To recap, the threshold means that (in the case of KCLIQUE and LinkClustering and now HGCE) edges are removed where the connected time between individuals is lower than the threshold.

Threhold parameters used for the Enron dataset:

0.0, 0.0000001, 0.0000002, 0.0000003, 0.0000004, 0.0000005, 0.0000006, 0.0000007, 0.0000008, 0.0000009, 0.000001, 0.000002, 0.000003, 0.000004, 0.000005, 0.00001

The plot below shows the results for Delivery Ratio for BubbleRAP using no global parent (NGP), and BubbleH using global parent (GP) (in future, we can safely ignore the global parents part, as BubbleRAP should always be run without a global parent and BubbleH with a global parent).

BubbleRAP vs BubbleH on the Enron Dataset, showing results for multiple parameters (of M). BubbelH beats BubbleRAP in all cases

BubbleRAP vs BubbleH on the Enron Dataset, showing results for multiple parameters (of M). BubbelH beats BubbleRAP in all cases

This is a good result, it shows that in this dataset, for these parameters, BubbleH beats BubbleRAP, but now we need to consider why. I had done an earlier exploration of the enron dataset with default values for M ( 0.0,0.1,0.2,0.3,0.4,0.5,0.6,0.7,0.9), and so I looked back the results for that, and was surprised to see that BubbleRAP does much better in some cases. Below is a plot with the new data included (Solid red BubbleRAP line and blue dot dash BubbleH show this data).

BubbleRAP vs BubbleH for Enron Dataset, with extra (default) values for HGCE parameters (for M). Showing stronger results for BubbleRAP

BubbleRAP vs BubbleH for Enron Dataset, with extra (default) values for HGCE parameters (for M).
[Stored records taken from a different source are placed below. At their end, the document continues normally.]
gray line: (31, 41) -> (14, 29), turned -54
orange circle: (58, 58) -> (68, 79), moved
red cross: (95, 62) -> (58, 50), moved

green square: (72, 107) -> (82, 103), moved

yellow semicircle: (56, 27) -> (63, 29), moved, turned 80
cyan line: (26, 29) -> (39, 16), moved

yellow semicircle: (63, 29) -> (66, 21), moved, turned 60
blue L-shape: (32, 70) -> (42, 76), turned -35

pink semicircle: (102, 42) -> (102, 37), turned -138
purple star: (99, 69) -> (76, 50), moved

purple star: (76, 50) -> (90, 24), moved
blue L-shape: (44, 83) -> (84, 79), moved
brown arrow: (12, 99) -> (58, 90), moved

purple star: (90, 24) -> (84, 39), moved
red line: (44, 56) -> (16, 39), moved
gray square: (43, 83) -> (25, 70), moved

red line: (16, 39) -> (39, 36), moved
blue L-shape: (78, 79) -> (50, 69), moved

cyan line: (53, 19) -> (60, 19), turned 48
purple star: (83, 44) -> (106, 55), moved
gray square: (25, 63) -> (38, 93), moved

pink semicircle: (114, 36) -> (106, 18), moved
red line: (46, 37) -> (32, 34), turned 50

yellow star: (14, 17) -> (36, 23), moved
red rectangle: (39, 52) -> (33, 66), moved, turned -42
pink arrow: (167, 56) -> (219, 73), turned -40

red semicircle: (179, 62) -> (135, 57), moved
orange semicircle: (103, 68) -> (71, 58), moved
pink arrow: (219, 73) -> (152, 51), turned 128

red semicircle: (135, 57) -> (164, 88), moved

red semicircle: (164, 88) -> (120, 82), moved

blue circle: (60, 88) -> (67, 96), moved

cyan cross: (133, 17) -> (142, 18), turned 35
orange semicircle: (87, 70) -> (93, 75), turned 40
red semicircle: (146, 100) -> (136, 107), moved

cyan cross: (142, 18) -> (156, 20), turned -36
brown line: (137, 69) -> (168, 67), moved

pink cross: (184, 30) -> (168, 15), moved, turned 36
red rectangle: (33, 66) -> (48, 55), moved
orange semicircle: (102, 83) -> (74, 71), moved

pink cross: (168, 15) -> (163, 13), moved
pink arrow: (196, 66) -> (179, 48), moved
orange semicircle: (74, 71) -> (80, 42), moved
Showing stronger results for BubbleRAP

So, BubbleRAP does better in some situations, (PS. NEED TO CHECK THIS AGAIN TO MAKE SURE BUBBLEH IS PROPERLY PLOTTED).

I started to look at then next step, hoping it will give some answers: pick the most hierarchical looking clustering  in [datasets].
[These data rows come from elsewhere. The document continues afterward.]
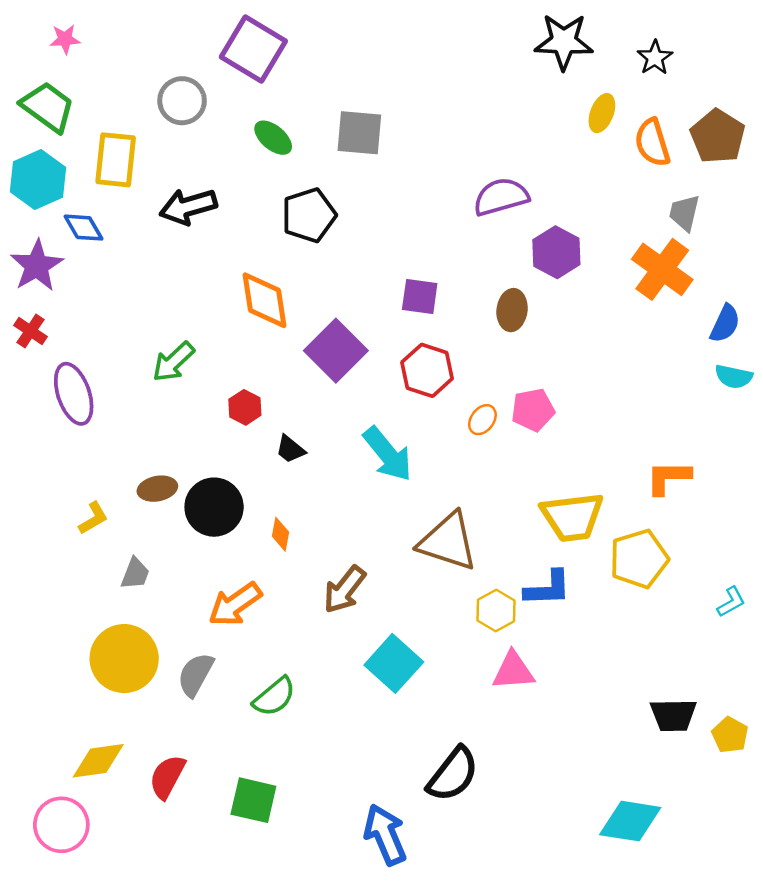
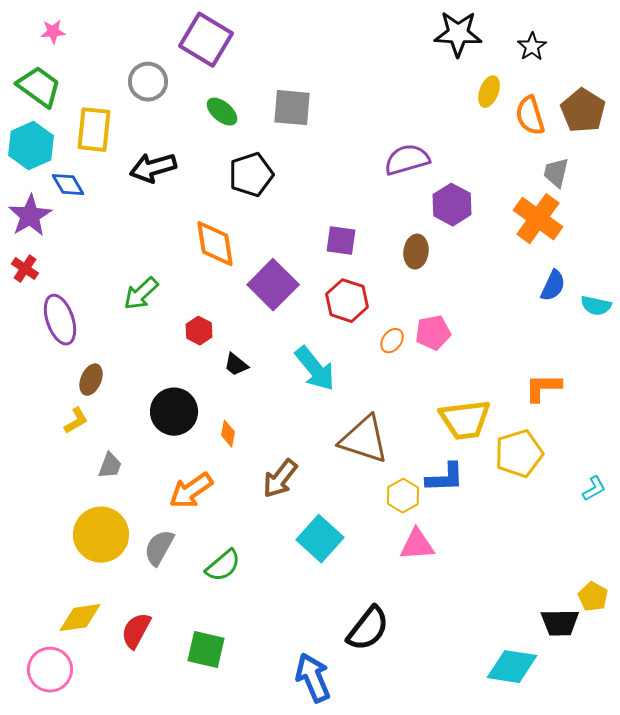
blue semicircle: (725, 324) -> (553, 286), moved
brown ellipse: (157, 489) -> (91, 380), moved, turned -56
black trapezoid: (673, 715) -> (560, 623), moved

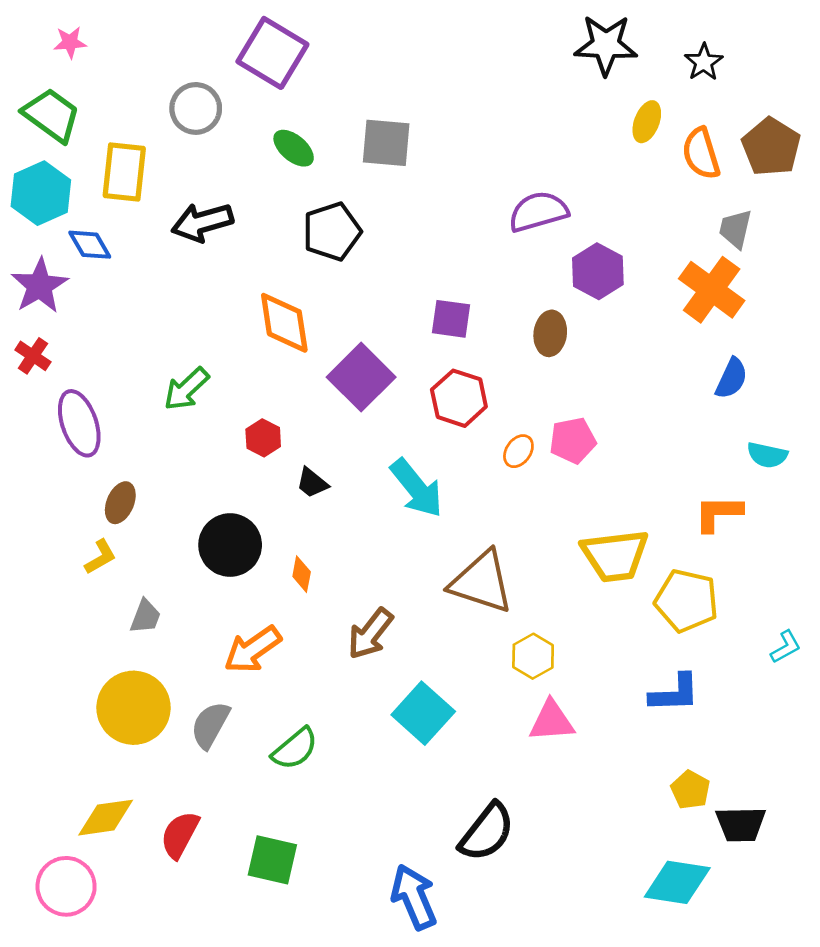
cyan semicircle: (596, 306) -> (767, 455), moved
yellow pentagon: (519, 454) -> (686, 601), turned 30
blue L-shape: (445, 478) -> (675, 693), moved
yellow pentagon: (593, 597) -> (690, 790), moved

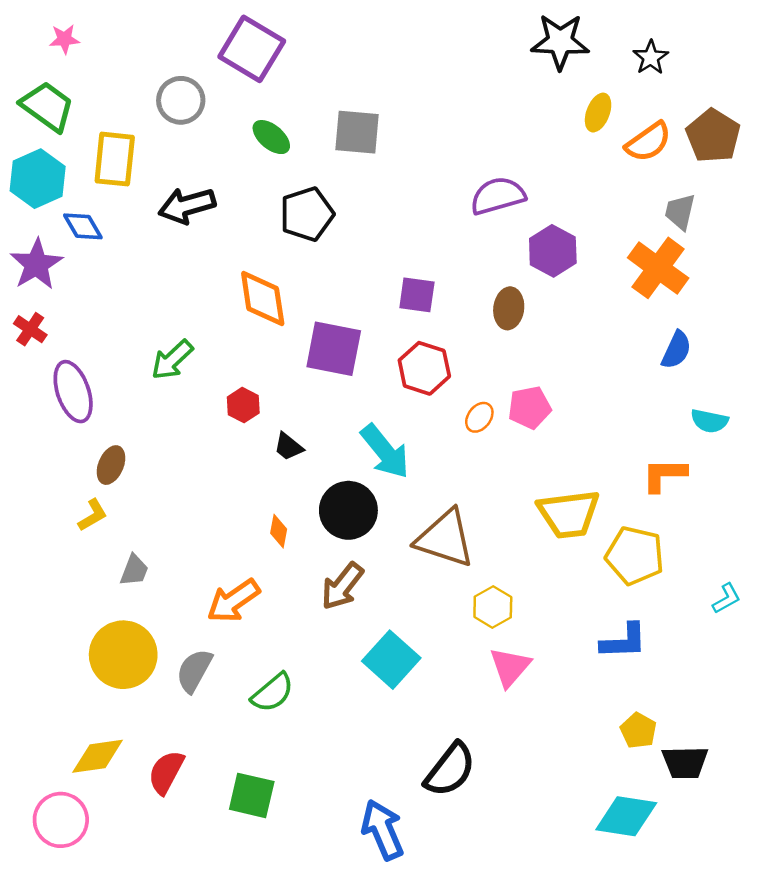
orange semicircle: (701, 153) -> (648, 142), turned -108
purple square: (361, 377) -> (334, 349), turned -34
black circle: (230, 545) -> (348, 510), moved
pink triangle: (552, 721) -> (510, 667), turned -45

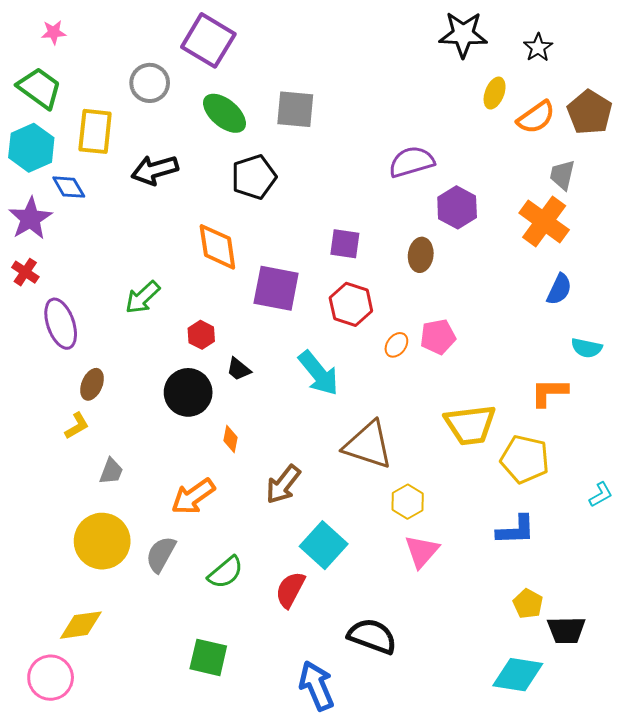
green ellipse: (271, 137) -> (224, 113), size x1.4
black circle: (348, 510) -> (188, 392), moved
black semicircle: (450, 770) -> (372, 636), turned -108
red semicircle: (166, 772) -> (290, 590), moved

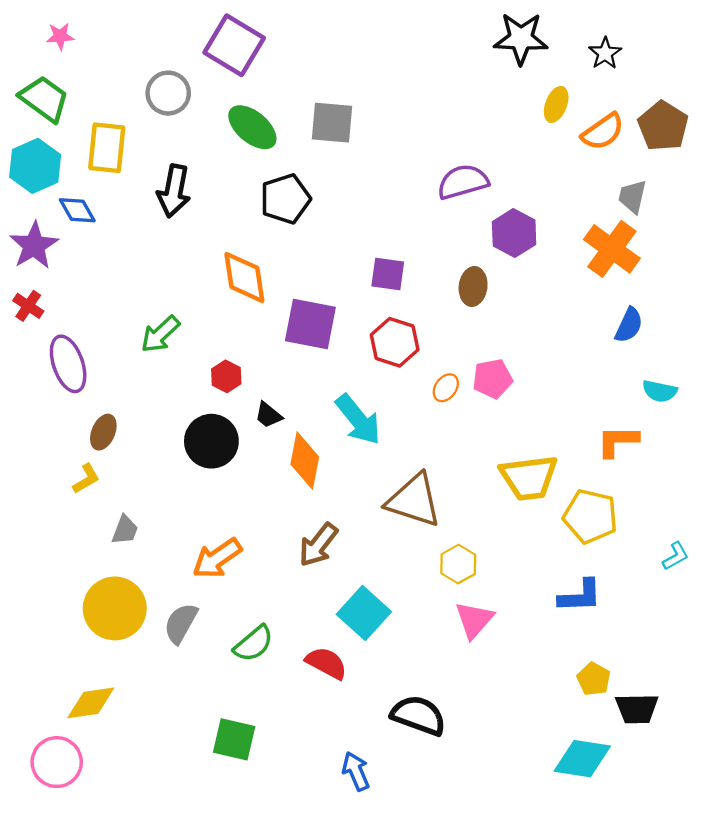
black arrow: (155, 170) -> (174, 191), turned -63
orange diamond: (231, 439) -> (305, 461), moved, size x1.8
red semicircle: (290, 590) -> (326, 663), turned 90
blue arrow: (317, 686) -> (356, 771), size x0.7

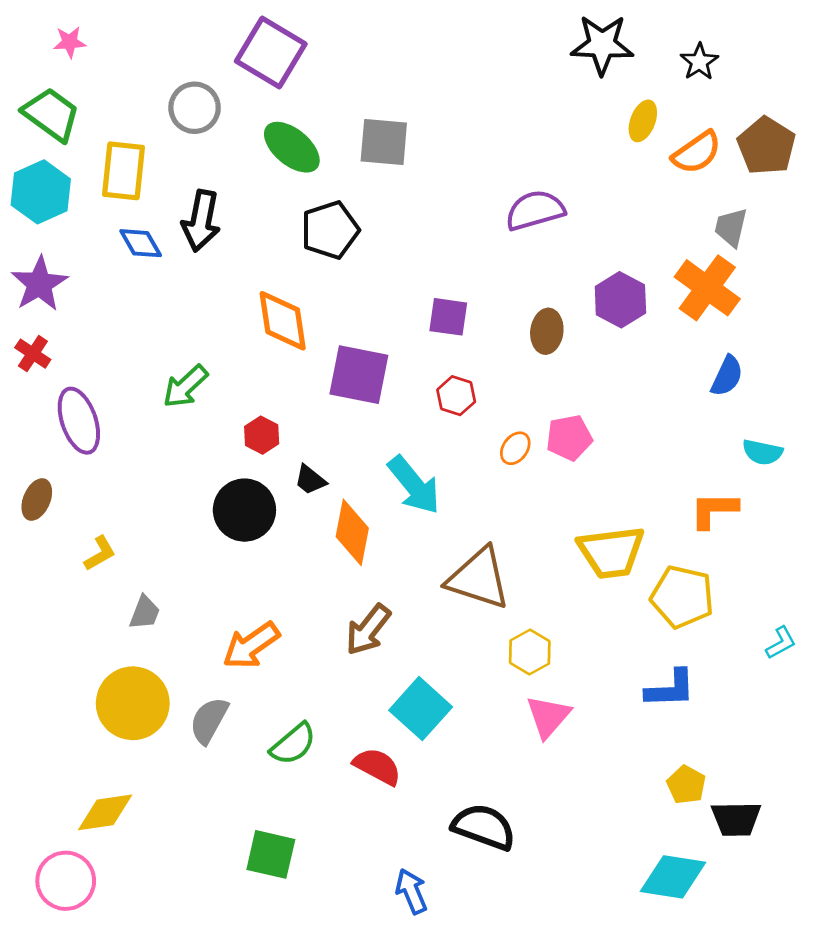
blue diamond: (77, 210) -> (141, 243), moved
purple hexagon: (514, 233) -> (620, 300), moved
red hexagon: (395, 342) -> (456, 396), size x0.7
brown ellipse: (103, 432) -> (37, 500), moved

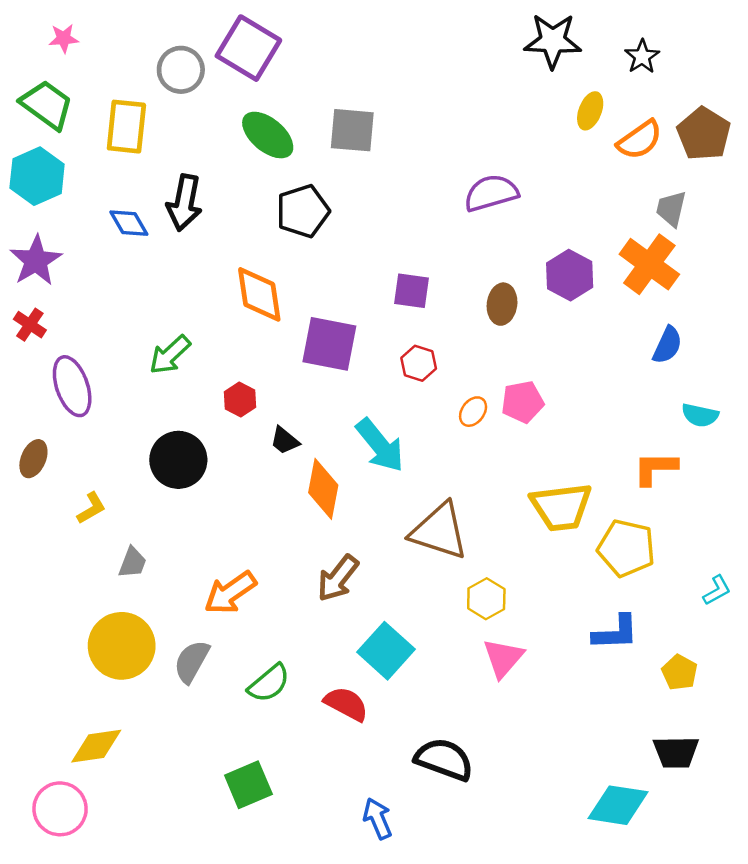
gray circle: (195, 108) -> (181, 70), moved
yellow rectangle: (124, 171) -> (126, 127), moved
black circle: (244, 510) -> (178, 460), moved
yellow pentagon: (686, 785) -> (680, 672), moved
green square: (271, 854) -> (248, 785), turned -36

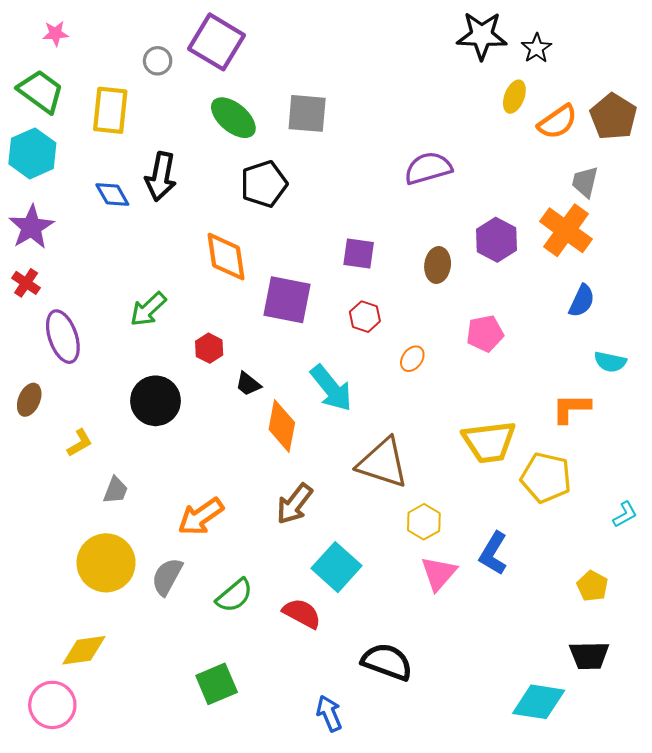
black star: (642, 57) -> (536, 48), moved
gray circle: (181, 70) -> (158, 61), size x0.7
pink pentagon: (523, 402) -> (485, 333), moved
blue L-shape: (616, 633) -> (493, 553), moved, turned 123

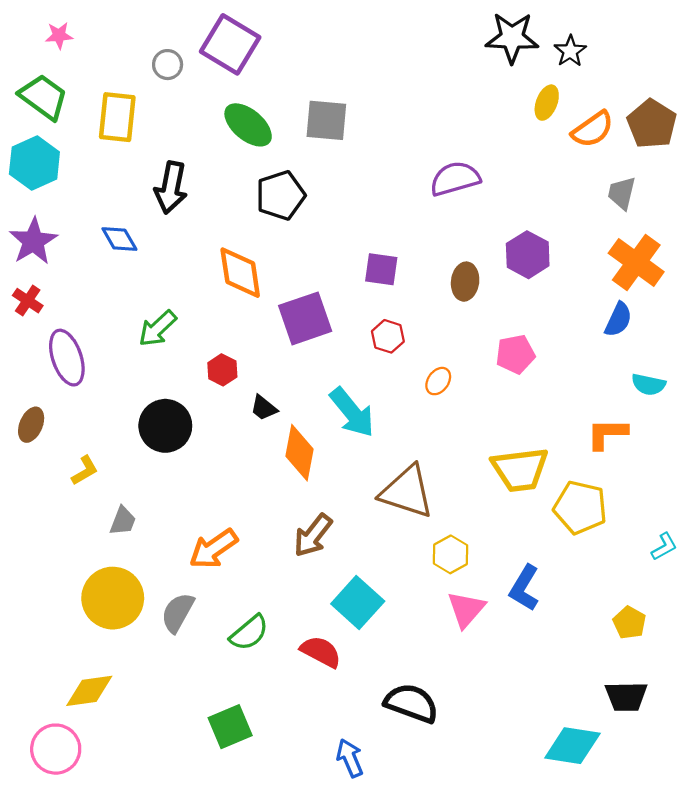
blue diamond: (112, 194) -> (119, 239), moved
orange cross: (566, 230) -> (636, 263), moved
purple square: (287, 300) -> (305, 318), turned -30

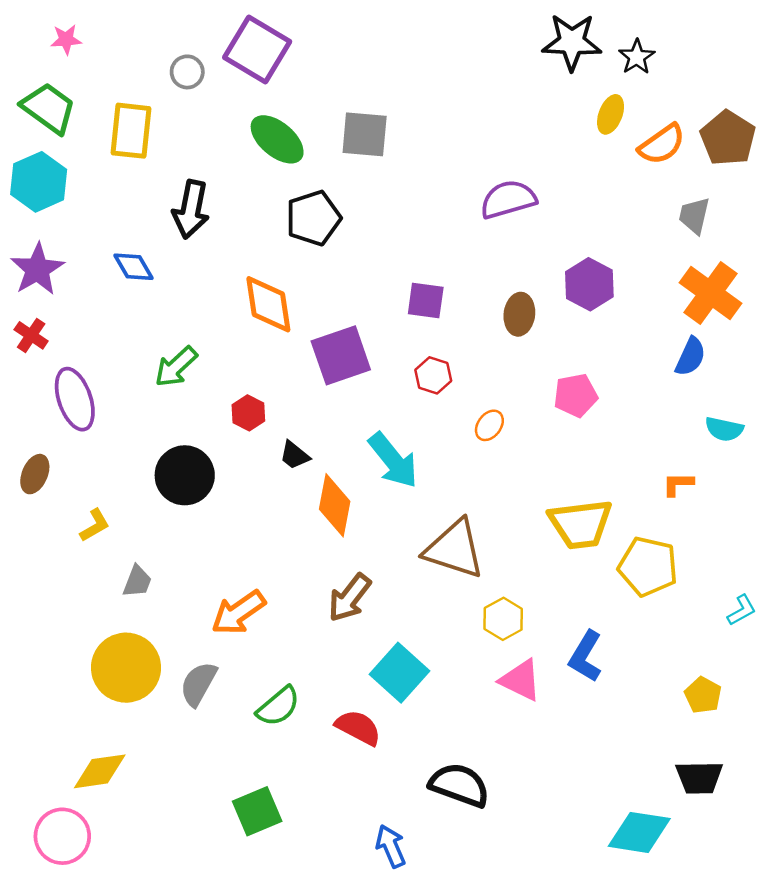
orange L-shape: (607, 434) -> (678, 484), size x0.7
pink triangle: (466, 609) -> (521, 680), turned -45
I picked the best results for BubbleH, and mapped the communities to a hierarchical tree structure, shown below:

Community structure for nest run of BubbleH on Enron dataset where M = 0.000001.

Community structure for best run of BubbleH on Enron dataset where M = 0.000001

So far so good it seems to have a broad structure with some specific hierarchical clusters, I also mapped the worst run:

Community structure for best run of BubbleH on Enron dataset where M = 0.0000007

Community structure for best run of BubbleH on Enron dataset where M = 0.0000007

This too has some good structure to it, note however, that this is a plot of the  worst performing run, in a set of best parameters, (we didn’t run a whole range of values – so, this is worst of the best)

The next to show is the best BubbleRAP run, as below:

0.0000005

Community structure for best run of BubbleRAP on Enron dataset where M = 0.0000005

Interestingly, this has broad set of high level communities (as with the previous plots, but they had a global parent), but less broadness lower in the hierarchy (i.e. fewer lower communities).

TODO: plot the worst run of BubbleRAP

UPDATE: I found a better way to show the Dendograms of the Community hierarchy, and have automated the process. This page shows all of the plots for Enron without global parent and this page WITH global parent. To get a better idea of the relationship between hierarchical structure and results, I need to combine the results from runs, with the structure in the same place – so we can compare side by side what happens when there is different types of community.